Au premier coup d’œil, voilà une tentative dans laquelle il semble bien difficile de faire la part du lard et du cochon. Parce qu’il y a seulement une semaine, le Président Sarkozy n’a pas manqué de rappeler lors d’une session à huis clos du Parlement europén qu’il était absolument opposé à l’adhésion de la Turquie à l’UE et qu’il convenait de développer des relations de proximité avec la Turquie dans le cadre d’un partenariat privilégié.

La personnalité qui a fait ces révélations n’est autre que le social-démocrate allemand, Martin Schulz. Il a alors demandé au Président Sarkozy la raison de son refus d’opposer un veto au processus de négociations avec la Turquie. Sans obtenir de réponse ni précise ni satisfaisante d’ailleurs.

Le conseiller de Sarkozy pour les affaires européennes, Fabien Raynaud a précisé. « J’étais moi aussi là-bas et ce n’est pas ce qu’il s’est passé. Sarkozy aurait pu stopper les négociations. Et il aurait reçu un soutien appuyé de l’opinion française. Cependant il a voulu que celles-ci se poursuivent. Mais sans que l’on fasse référence à cinq chapitres directement liés à l’adhésion. Et on ne sait pas ce qu’il adviendra de ces chapitres dans l’avenir. »

Il s’agit là d’un point de vue particulièrement intéressant. Ils ne l’avouent pas ouvertement mais l’entourage de Sarkozy s’attend à ce qu’Ankara se montre tout particulièrement reconnaissante de cette autorisation faite par Paris de l’ouverture de deux chapitres. Or on peut comprendre des propres mots des politiciens français qu’il n’en va pas tout à fait ainsi.

Sarkoziennes acrobaties

Par exemple, le président de la Fondation Jean Jaurès, Alain Chenal nous explique que Sarkozy ne se trouve pas dans une situation confortable en raison de son attitude envers la Turquie.

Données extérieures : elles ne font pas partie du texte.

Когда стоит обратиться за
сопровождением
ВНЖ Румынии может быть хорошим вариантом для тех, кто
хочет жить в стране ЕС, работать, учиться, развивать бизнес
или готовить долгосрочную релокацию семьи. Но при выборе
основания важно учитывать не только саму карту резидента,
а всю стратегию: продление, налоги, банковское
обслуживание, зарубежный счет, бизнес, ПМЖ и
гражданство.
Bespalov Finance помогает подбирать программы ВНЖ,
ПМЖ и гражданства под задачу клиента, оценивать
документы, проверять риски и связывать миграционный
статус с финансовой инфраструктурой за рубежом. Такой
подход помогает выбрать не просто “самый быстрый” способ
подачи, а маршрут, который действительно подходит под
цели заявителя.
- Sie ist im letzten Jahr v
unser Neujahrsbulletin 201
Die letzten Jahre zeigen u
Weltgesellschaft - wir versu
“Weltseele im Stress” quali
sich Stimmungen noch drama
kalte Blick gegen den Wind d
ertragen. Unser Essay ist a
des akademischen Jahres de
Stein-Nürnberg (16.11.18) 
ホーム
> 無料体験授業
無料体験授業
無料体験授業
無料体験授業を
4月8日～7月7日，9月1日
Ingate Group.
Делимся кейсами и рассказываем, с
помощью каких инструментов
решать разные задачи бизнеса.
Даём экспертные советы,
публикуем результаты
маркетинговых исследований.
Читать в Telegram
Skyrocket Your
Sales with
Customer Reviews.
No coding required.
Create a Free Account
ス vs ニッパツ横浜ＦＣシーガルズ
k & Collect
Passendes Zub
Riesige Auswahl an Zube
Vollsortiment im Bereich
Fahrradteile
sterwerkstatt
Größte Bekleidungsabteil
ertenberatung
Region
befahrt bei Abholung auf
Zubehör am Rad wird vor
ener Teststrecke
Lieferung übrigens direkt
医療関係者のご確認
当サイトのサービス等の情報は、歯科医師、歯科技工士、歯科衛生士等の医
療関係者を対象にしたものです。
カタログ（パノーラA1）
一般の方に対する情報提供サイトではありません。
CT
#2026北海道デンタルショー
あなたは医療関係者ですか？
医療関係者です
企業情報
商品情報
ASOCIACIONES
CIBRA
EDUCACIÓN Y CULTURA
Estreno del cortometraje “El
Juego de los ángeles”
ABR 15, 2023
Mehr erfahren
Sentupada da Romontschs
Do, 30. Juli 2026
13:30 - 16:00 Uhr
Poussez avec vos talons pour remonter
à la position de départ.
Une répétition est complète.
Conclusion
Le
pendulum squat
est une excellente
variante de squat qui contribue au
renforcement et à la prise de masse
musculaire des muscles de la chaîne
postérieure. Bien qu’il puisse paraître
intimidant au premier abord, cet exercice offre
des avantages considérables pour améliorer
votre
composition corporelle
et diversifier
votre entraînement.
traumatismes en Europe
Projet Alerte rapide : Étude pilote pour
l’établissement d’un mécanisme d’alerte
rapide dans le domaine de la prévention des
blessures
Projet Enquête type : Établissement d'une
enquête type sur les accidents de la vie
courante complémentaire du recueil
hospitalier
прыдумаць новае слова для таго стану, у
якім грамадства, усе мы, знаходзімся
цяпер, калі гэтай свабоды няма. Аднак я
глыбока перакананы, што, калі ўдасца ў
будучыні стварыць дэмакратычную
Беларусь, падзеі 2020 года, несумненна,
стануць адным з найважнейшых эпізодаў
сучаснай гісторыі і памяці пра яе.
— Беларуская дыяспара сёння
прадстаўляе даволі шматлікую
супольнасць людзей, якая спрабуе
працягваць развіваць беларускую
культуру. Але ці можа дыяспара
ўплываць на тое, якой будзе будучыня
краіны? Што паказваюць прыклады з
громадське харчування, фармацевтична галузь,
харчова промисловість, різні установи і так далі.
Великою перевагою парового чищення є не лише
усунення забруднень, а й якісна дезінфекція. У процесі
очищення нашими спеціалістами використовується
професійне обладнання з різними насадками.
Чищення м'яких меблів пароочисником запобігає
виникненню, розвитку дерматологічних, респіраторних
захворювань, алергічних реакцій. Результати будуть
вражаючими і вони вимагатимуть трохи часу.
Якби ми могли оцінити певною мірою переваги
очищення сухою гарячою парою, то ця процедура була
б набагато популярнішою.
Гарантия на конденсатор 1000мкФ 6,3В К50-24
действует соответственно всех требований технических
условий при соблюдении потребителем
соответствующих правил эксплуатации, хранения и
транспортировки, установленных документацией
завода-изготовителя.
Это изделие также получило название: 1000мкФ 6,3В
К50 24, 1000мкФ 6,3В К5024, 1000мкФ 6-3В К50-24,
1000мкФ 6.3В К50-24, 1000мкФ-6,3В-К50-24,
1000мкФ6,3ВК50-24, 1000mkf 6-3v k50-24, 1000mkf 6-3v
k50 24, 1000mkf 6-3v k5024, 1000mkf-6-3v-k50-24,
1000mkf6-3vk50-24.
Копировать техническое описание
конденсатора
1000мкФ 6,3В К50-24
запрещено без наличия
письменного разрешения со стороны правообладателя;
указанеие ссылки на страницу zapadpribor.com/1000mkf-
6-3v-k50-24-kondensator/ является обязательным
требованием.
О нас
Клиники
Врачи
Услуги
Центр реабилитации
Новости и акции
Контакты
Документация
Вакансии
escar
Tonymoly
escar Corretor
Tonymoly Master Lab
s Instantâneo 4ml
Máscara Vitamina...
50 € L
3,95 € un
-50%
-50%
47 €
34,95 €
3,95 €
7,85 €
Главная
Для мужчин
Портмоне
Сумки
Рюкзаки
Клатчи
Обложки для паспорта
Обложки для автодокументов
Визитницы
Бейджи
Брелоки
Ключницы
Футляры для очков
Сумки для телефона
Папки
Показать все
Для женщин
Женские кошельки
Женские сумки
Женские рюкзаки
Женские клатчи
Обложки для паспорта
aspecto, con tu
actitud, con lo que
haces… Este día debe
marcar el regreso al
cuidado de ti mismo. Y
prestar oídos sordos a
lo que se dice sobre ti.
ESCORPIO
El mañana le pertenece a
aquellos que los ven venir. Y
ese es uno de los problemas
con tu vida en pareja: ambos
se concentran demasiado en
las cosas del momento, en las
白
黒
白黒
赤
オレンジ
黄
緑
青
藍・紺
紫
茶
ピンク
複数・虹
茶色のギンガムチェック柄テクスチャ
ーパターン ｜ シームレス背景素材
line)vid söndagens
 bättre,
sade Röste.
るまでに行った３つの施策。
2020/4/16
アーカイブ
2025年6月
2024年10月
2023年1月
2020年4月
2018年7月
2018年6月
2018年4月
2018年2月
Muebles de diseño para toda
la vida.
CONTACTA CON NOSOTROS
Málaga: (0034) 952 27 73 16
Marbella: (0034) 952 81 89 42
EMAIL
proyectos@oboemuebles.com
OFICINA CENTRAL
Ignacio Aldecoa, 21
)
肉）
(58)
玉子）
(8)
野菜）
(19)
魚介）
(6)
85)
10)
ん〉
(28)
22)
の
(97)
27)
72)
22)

La France sera en charge de la Présidence tournante de l’UE lors du second semestre 2008 et Paris n’entend pas devenir la cible privilégiée qu’elle pourrait devenir face à des pays partenaires comme l’Angleterre, l’Espagne et l’ Italie en cas de veto opposé aux négociations turques.
« Voilà un peu la raison de son invention d’une Union méditerranéenne », poursuite Chenal. « Il croit les Turcs suffisamment naïfs pour s’en contenter. Il veut en fait s’imposer comme une sorte de patron des anciennes colonies françaises d’Afrique du Nord auprès de l’Europe. Mais sans consulter Bruxelles tout en se servant de ses subventions. C’est un nouveau type de comportement colonial. Et bien évidemment que Bruxelles n’est pas dupe. Pour cette raison, la diplomatie française redouble d’efforts pour remplir ce concept d’Union Méditerranéenne. »

La porte-parole des Affaires étrangères, Pascale Andreani attire notre attention sur le fait que cette évolution de l’attitude de Sarkozy vis-à-vis de la Turquie – le fait qu’il ait promis de s’opposer à la Turquie sans pour autant avoir osé le faire une fois au pouvoir – a suscité des réactions politiques en France. « Il faut du temps pour que l’opinion publique française s’habitue à la Turquie », rappelle-t-elle. Mais quand on lui rappelle qu’il est également une opinion publique en Turquie, elle ne fait pas autre chose que d’opiner. Elle tient pour un progrès capital le simple fait que la Turquie et la France aient commencé de discuter.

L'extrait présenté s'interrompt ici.